Dr. Victoria Delgado
Valvular heart disease remains an important health problem. In Western countries, the increasing age of the population leads to an increasing number of patients with degenerative valve disease (particularly aortic stenosis and mitral regurgitation), while in developing countries, rheumatic valve disease remains the leading cause.
Echocardiography is the mainstay imaging technique to evaluate patients with valvular heart disease. The complementary role of cardiac magnetic resonance (CMR) in the evaluation of valvular heart disease was underscored in this session. In patients with challenging acoustic windows and inconsistently graded severity of valvular heart disease, CMR provides high spatial resolution data to characterize the valve anatomy (i.e. to differentiate between bicuspid and tricuspid aortic valve), quantify cardiac chamber dimensions and function, and to assess the dimensions of the aorta. In terms of evaluation of valve hemodynamics, CMR has been shown accurate to quantify the severity of valvular dysfunction, although it has a lower temporal resolution compared to echocardiography,.

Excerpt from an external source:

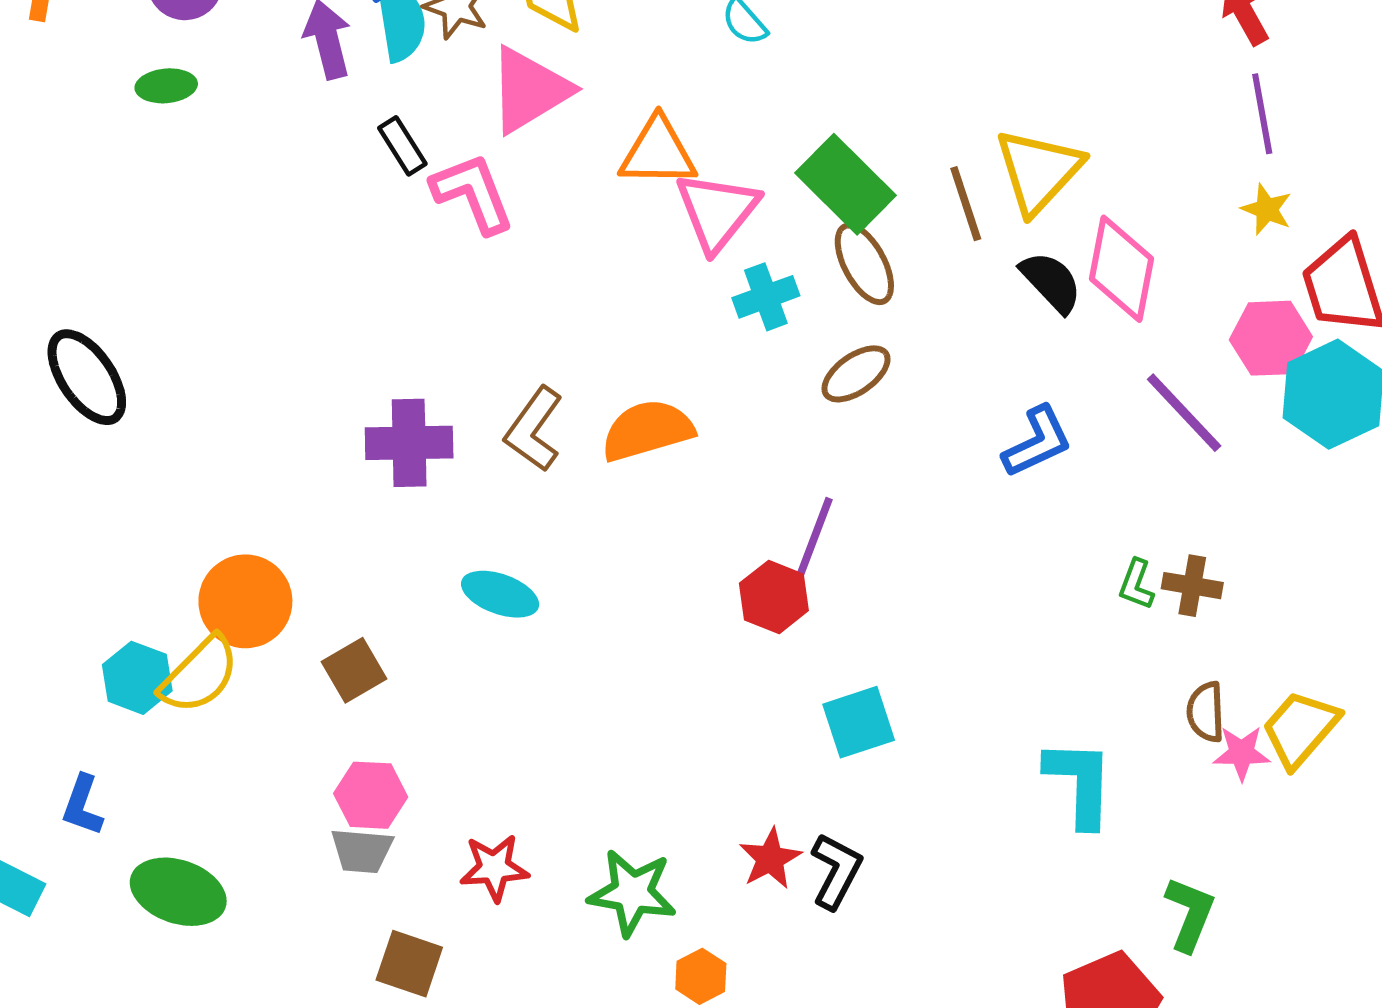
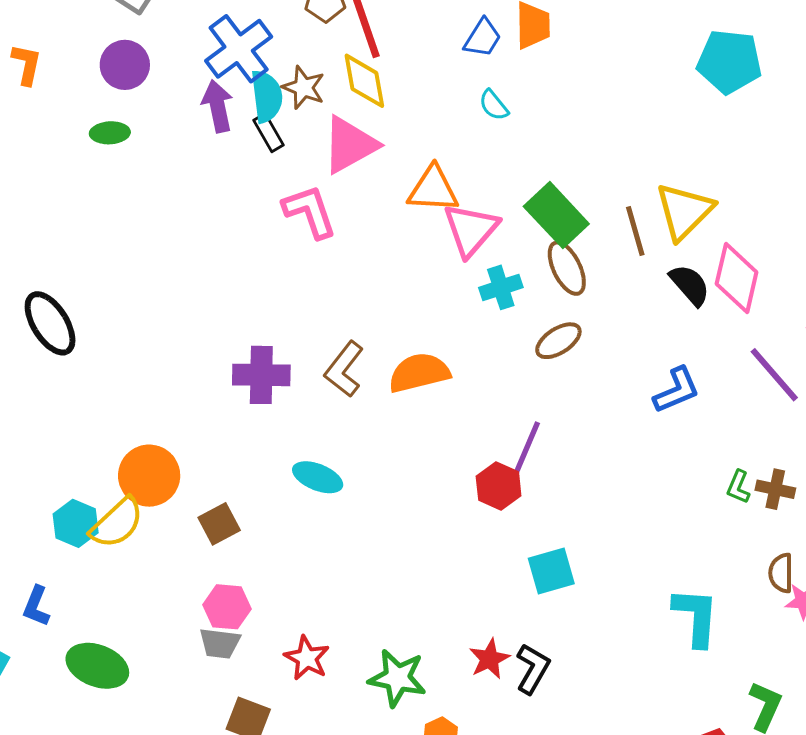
black rectangle: (402, 146) -> (268, 133), moved
red star: (494, 868) -> (307, 658), turned 30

Dr. Le Ven presented interesting data on the assessment of the anatomy and effective orifice area quantification in stenotic and regurgitant valve lesions. In addition, Dr Le Ven underscored the growing interest in the effects of the valvular lesion on left ventricular mechanics, beyond the simple measurement of left ventricular ejection fraction. With the use of late gadolinium enhancement, replacement and diffuse myocardial fibrosis can be assessed with CMR. The presence of replacement fibrosis has been associated with prognosis and clinical outcomes after surgical treatment of valve disease (i.e. symptom relief, left ventricular functional recovery). However, the clinical implications of the assessment of diffuse fibrosis remain under investigation and further studies are needed. Advances in post-processing software and standardization of data acquisition will help to implement this technique in clinical practice.
Dr.Kilner provided new insights into the pathophysiology of mitral valve prolapse, highlighting specific phenotypes of the left ventricle and mitral annulus dynamics that can be assessed with cine CMR. Dr. Alpendurada provided a comprehensive overview of the role of CMR to evaluate patients with bicuspid aortic valves , with particular focus on associated aortopathy and life-threatening complications such as aortic dissection.
Finally, as a glimpse into the near future, Dr. Ebbers summarized the technical aspects of 4D flow assessment with CMR. 4D flow assessment is the most frequently used method to visualize (streamlines, pathlines and vectors) and to quantify (peak velocities and flow volume) blood flow through the valves. Whether this imaging application is ready for use in clinical practice, and whether it has consequences for the management of patients with valvular heart disease remains to be demonstrated.